"o resto é mar. é tudo o que eu não sei contar..."

16 novembro 2012

Charneca em flor

Um flagrante da liberdade

Bem que se quis...

Quisera ser outra e amar sem adversativas em minhas orações. Quisera ser outra e me deixar levar sem pesar ou ponderar o imponderável. Quisera ser outra e não marcar com ferro em brasa a delicadeza dos ouvidos. Quisera ser outra e atravessar o silêncio da ausência, ostentando um pedido de paz nos lábios. Quisera ser outra e olhar nos olhos para dissipar a ira injustificada. Quisera ser outra e procurar uma mão antes que o escuro me consuma. Mas o mundo me quis inapta para o demasiado humano. E me mostro esta: um cacto sobre lajedos. Nascida na aridez, cultivada na dureza, regada a fogo. A mais tenra e generosa chuva arrancaria minhas raízes. Precisaria mais do que um bom jardineiro para me resgatar. Para me salvar de minha aridez seria preciso mais do que amor. Para me salvar de mim é preciso cultivar a crença nas coisas improváveis, Regar com lágrimas a semente do intangível.

17 março 2012

Autopsicografia



Agregou muito do seu nome
à personalidade: Rocha.
O que é sólido,
firme,
resistente.

E assim, viveu na certeza
da inquebrantabilidade,
atravessando mares, céus e estradas,
enfrentando chuvas, ventos, estiagem.

Esqueceu de contar com o tempo,
esse devorador de todas as coisas,
e não notou que foi se transformando
num subproduto de sua essência pétrea.

Nada mais que areia: foi o que restou
daquele que era sólido,
firme,
resistente.

Como um dia disse Marx: A solidez se deixa carregar pelo vento...
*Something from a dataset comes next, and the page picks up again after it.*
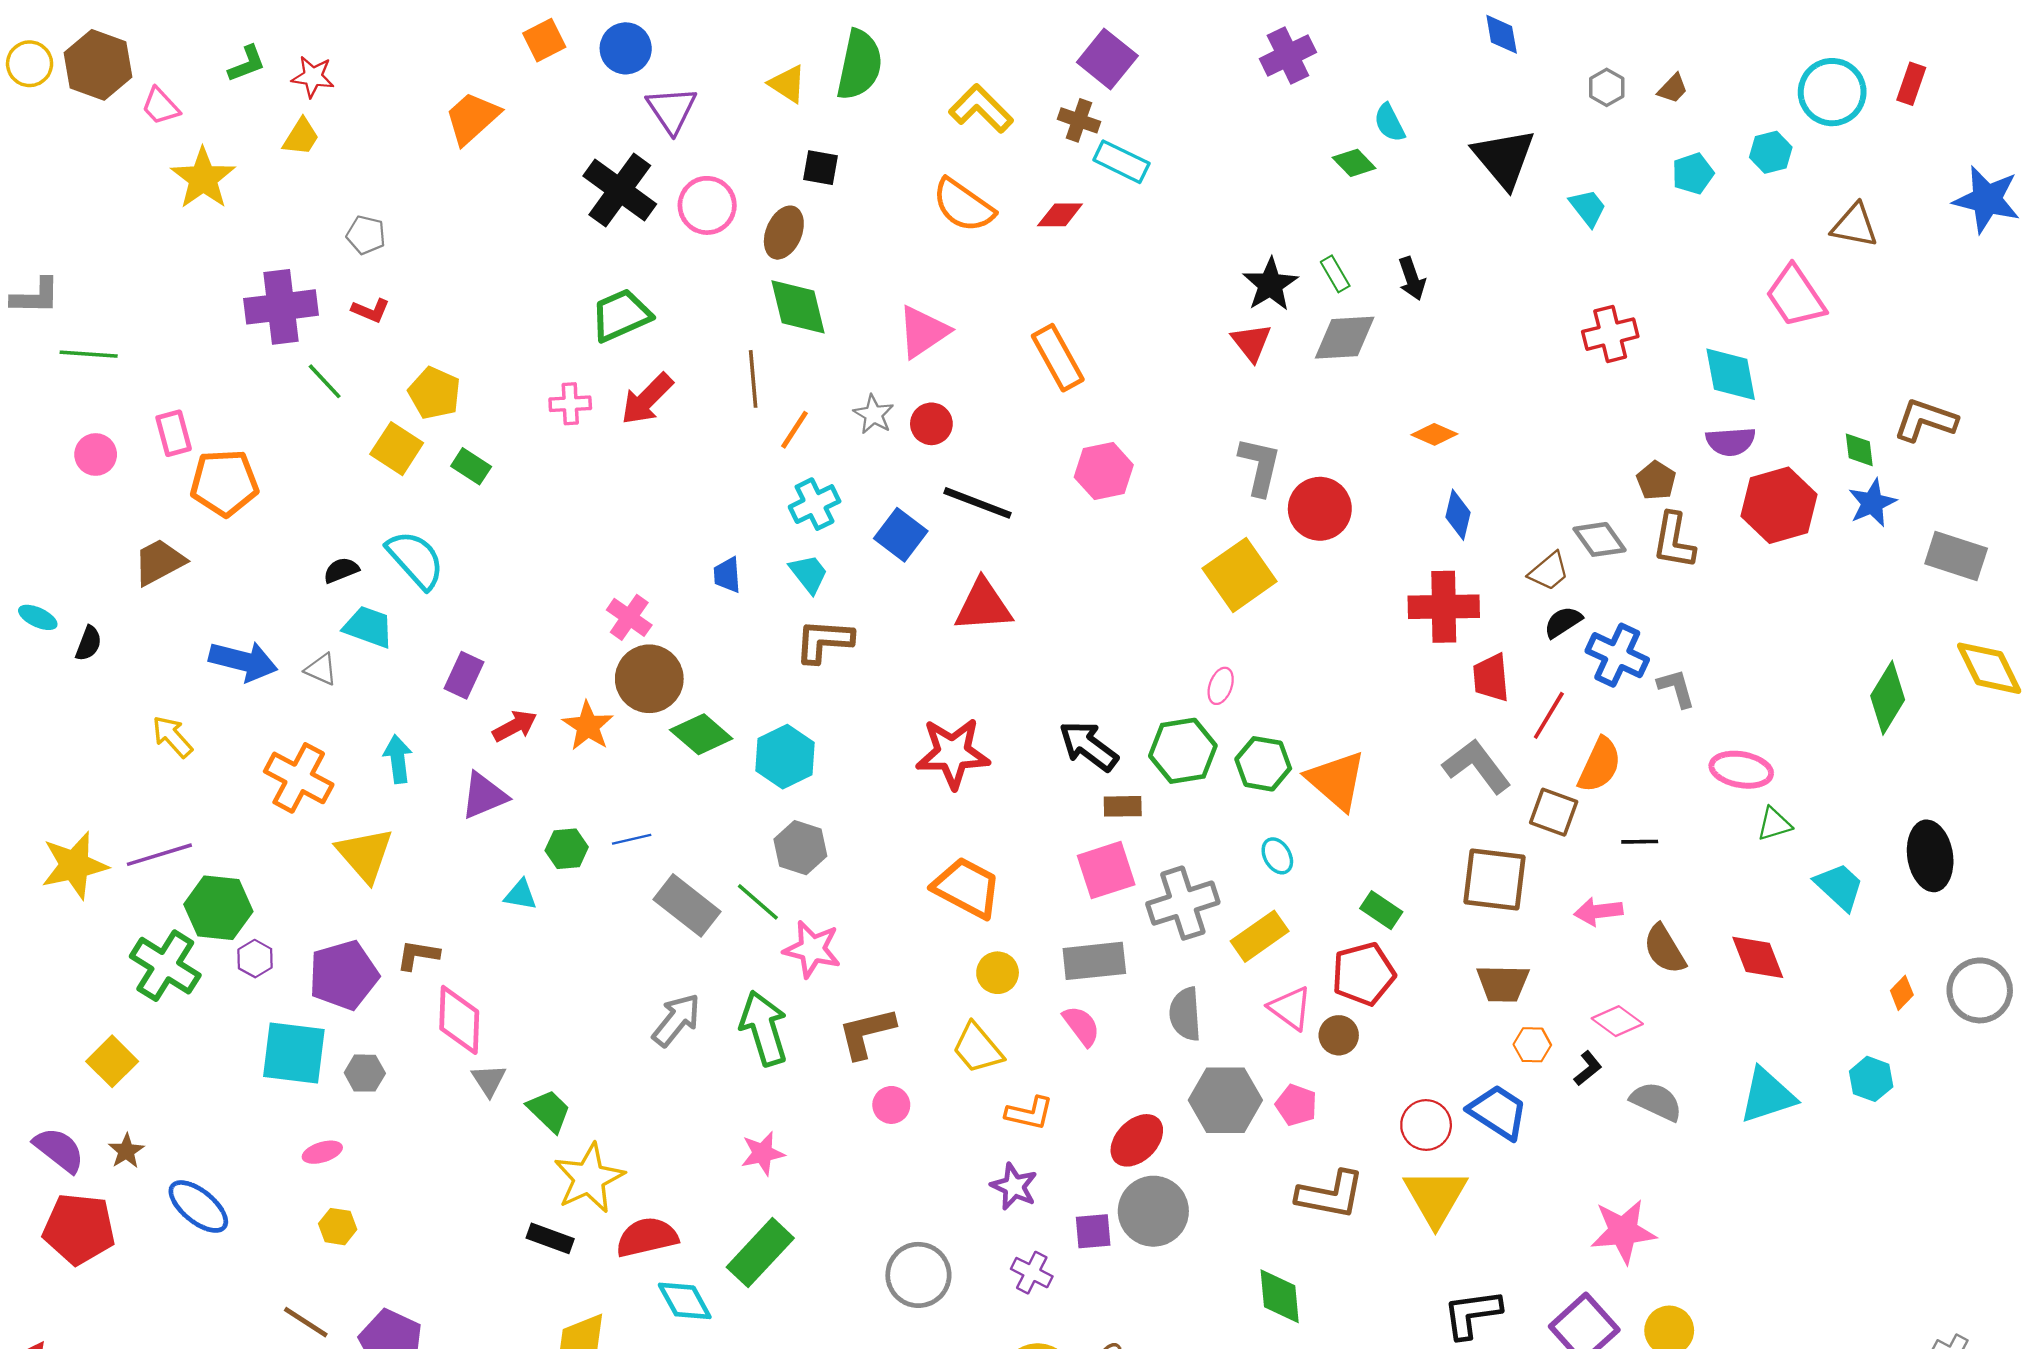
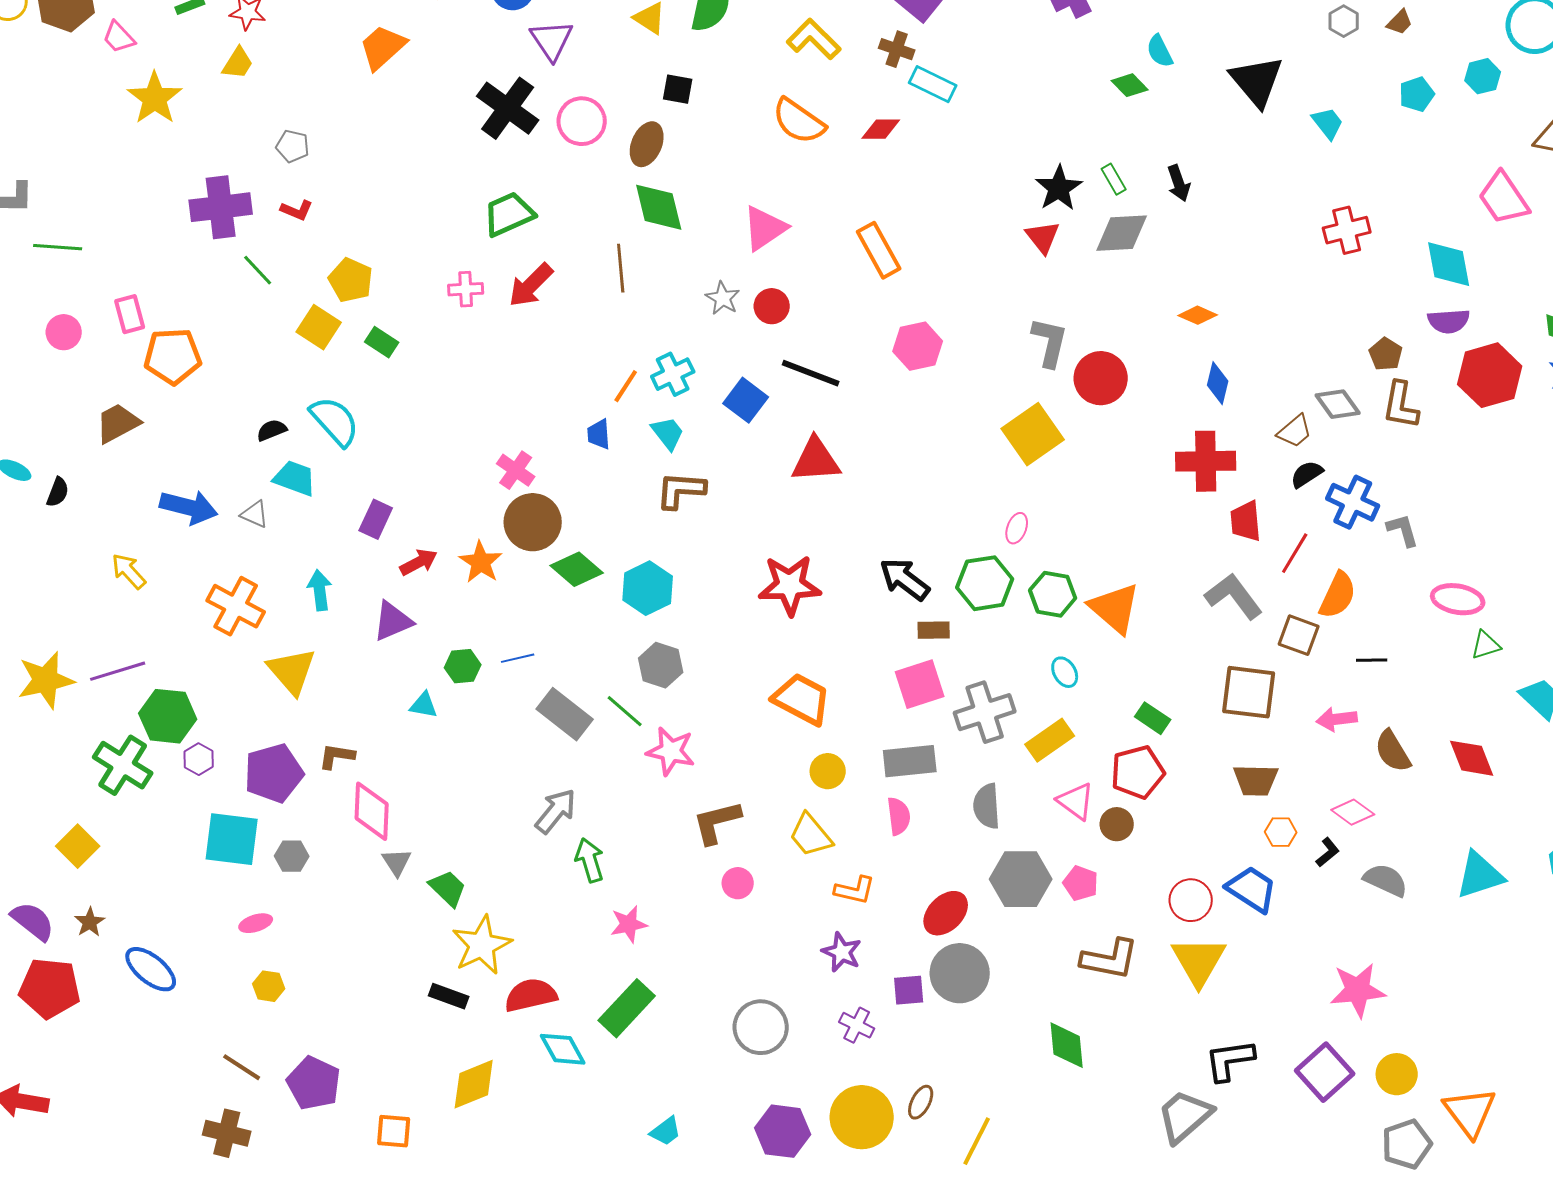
orange line: (794, 430) -> (626, 386), moved
pink semicircle: (1081, 1026) -> (899, 816), turned 30
green arrow: (764, 1028) -> (590, 860), moved, size x0.7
Elegia ao Homem do Século XXI



Para São Francisco de Assis

O homem do futuro exige paz em sua vida, mas não abre mão de suas convicções.
O homem do futuro quer ser perdoado, mas não perdoa quem atravessa seu caminho.
O homem do futuro, sendo maquiavélico, quer unir todos a sua volta em nome de um objetivo, mas não descarta a discórdia em nome do mesmo objetivo.
O homem do futuro duvida de todos que o cercam. Não passa por sua cabeça a possibilidade de ser ameaçado.
O homem do futuro exige a verdade, enquanto erra pelo mundo.
O homem do futuro espera não desesperar-se, enquanto desespera seu irmão menor.
O homem do futuro alegra-se com a tristeza do próximo. Ridicularizar é sua maneira de sorrir.
O homem do futuro quer luz, fazendo trevas.
O homem do futuro quer ser consolado, compreendido, amado, perdoado...
Mas não consola, não compreende, não ama, não perdoa.
O homem do futuro, inserido no mundo virtual, em que as relações humanas perderam seu calor, enxerga apenas a si mesmo.
Submerso na treva interior, ele se priva do contato solar com o outro, seu irmão.
A humanidade, cada vez mais, caminha a largos passos rumo à desumanidade.

Que assim não seja.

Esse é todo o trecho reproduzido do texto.